The smaller centre-right opposition İYİ Party performed poorly across the country, coming sixth in terms of popular vote and losing over half its vote share. Its leader, Meral Akşener, called an extraordinary party congress but did not announce whether she would run again for the leadership. Meanwhile, the Islamist conservative New Welfare Party (YRP) came third with over 6% of the vote, winning many municipalities in conservative areas from the AKP. The pro-Kurdish DEM Party marginally improved their share of the vote, despite some calls for boycotts in their traditional strongholds due to the likelihood of mayors being forcibly removed from office by the Interior Ministry on charges of supporting separatist terrorism. The Nationalist Movement Party (MHP), the AKP's junior alliance partner, lost votes but retained control of many key municipalities that it had won in the previous election.
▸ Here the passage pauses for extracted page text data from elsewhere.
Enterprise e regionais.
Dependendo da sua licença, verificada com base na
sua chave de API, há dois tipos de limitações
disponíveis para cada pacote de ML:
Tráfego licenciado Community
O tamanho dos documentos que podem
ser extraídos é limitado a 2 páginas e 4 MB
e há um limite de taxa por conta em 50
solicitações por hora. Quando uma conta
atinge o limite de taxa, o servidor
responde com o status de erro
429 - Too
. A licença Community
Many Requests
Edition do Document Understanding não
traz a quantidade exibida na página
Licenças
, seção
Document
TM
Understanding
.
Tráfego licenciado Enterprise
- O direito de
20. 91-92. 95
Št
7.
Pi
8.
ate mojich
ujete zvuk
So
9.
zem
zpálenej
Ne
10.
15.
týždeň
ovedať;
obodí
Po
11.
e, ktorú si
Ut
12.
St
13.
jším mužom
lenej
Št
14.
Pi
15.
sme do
Described as an "electoral disaster" for President Erdoğan, commentators speculated that any intention by the government to amend the constitution to extend his presidential term would likely be put on hold. Given the scale of their victories, both İmamoğlu and Yavaş are widely seen as possible opposition candidates for the next Turkish presidential election, which the government refused to bring forward in light of the results despite speculation over early elections.

== Canceled annulment ==
On 2 April, authorities annulled the victory of DEM’s Abdullah Zeydan, who won more than 55% of the vote in the mayoral election in Van and declared his rival, Abdulahat Arvas from the AKP, the winner despite garnering only 27% of the vote. The decision led to anti-government protests in Van and Istanbul, as well as a rally in Ankara. The CHP sent members to Van in support. Tuncer Bakırhan of the DEM called the reversal a "political coup" while the party referred to it as "unlawful and illegitimate". The following day, the Supreme Election Board heard Zeydan's appeal and reinstated him as the winner.